Балагур выкладывал монеты столбиками, по должникам и достоинству монет, а потом толкал их, и они, с негромким бряканьем, вытягивались в ровные рядочки. По большей части неблагородные металлы, лишь изредка разбавленные проблесками серебра.
Борферо подалась вперед, наморщила нос и подняла очки на лоб, отчего ее глаза сразу сделались очень маленькими.
– И еще меч, – сказал Балагур, выкладывая оружие на край стола.
– Неважный урожай, – пробормотала она.
– Очень уж почва неплодородная.
– Тоже верно. – Она вернула очки на место и принялась аккуратно выводить цифры в гроссбухе. – А кому сейчас легко? Всем тяжко. – Она часто повторяла эти слова. Как будто они всегда и все объясняли и оправдывали.
– Куртис дан Бройя спросил меня, когда долг будет считаться погашенным.
Она подняла голову, изумившись этому вопросу.
– Когда Старатель скажет, что он погашен.
– Именно это я и сказал ему.
– Правильно.
– Вы просили меня поискать также… э-э… пакет. – Балагур выложил сверток на стол перед нею. – Он оказался у Бройи.
Пакет совершенно не казался чем-то важным. Менее фута длиной, завернутый в клочок очень старой облысевшей звериной шкуры, на которой раскаленным клеймом была выжжена буква, а может быть, цифра. Но не из тех цифр, которые были знакомы Балагуру.
Мистресс Борферо схватила пакет и тут же мысленно обругала себя за то, что слишком явно демонстрирует нетерпение. Она знала, что в этом деле доверять нельзя никому. И у нее сразу же возникла масса вопросов. Подозрений. Каким образом вообще такая вещь могла попасть к этому никчемному Бройе? Не ловушка ли это какая-нибудь? Не подослан ли Балагур от гурков? Или, может быть, от Каркольф? Двойной обман? В сетях, которые плетет эта смазливая сучка, никаких концов не сыщешь. Тройной обман? Но в чем ее интерес? В чем выигрыш? Четверной обман?
На лице Балагура не было видно никаких признаков алчности, никаких признаков амбициозности, никаких признаков чего-либо вообще. Он, безо всякого сомнения, был странным типом, но явился с более чем почтенными рекомендациями. В высшей степени дельный, и ей нравилось это в людях, хотя она никогда не стала бы говорить об этом.
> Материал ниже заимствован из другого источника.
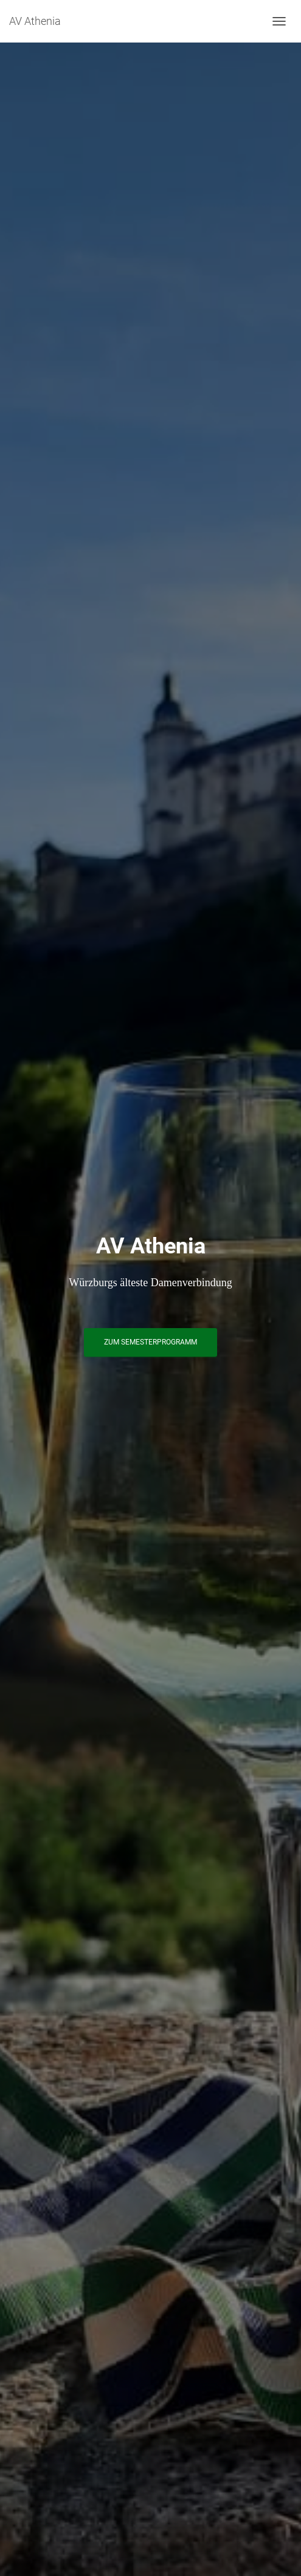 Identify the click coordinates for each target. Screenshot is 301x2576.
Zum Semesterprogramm (150, 1342) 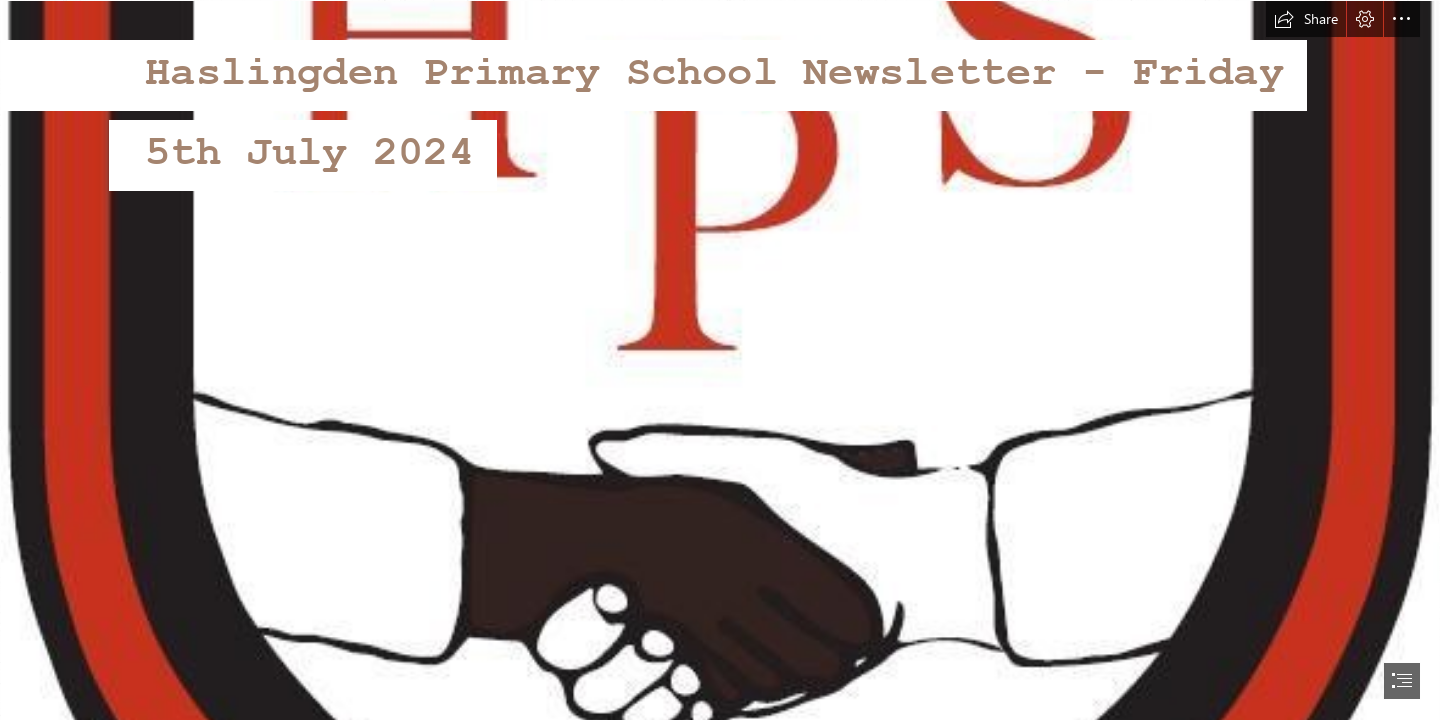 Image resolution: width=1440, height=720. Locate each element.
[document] (720, 360)
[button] (1306, 19)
Управляющий должен держаться в известном отдалении от своего персонала.
Порой вещи оказываются именно тем, чем кажутся. За свою жизнь Борферо повидала вдосталь всяких странных случайностей.
– Может быть, это и оно, – задумчиво произнесла она, хотя была в этом абсолютно уверена. Она была не из тех женщин, что тратят время на «вероятно» и «может быть».
Балагур кивнул.
– Ты хорошо поработал, – сказала она.
Он опять кивнул.
– Старатель наверняка захочет наградить тебя. – Будь щедра со своими людьми, всегда говорила она, или с ними будет щедрым кто-то другой.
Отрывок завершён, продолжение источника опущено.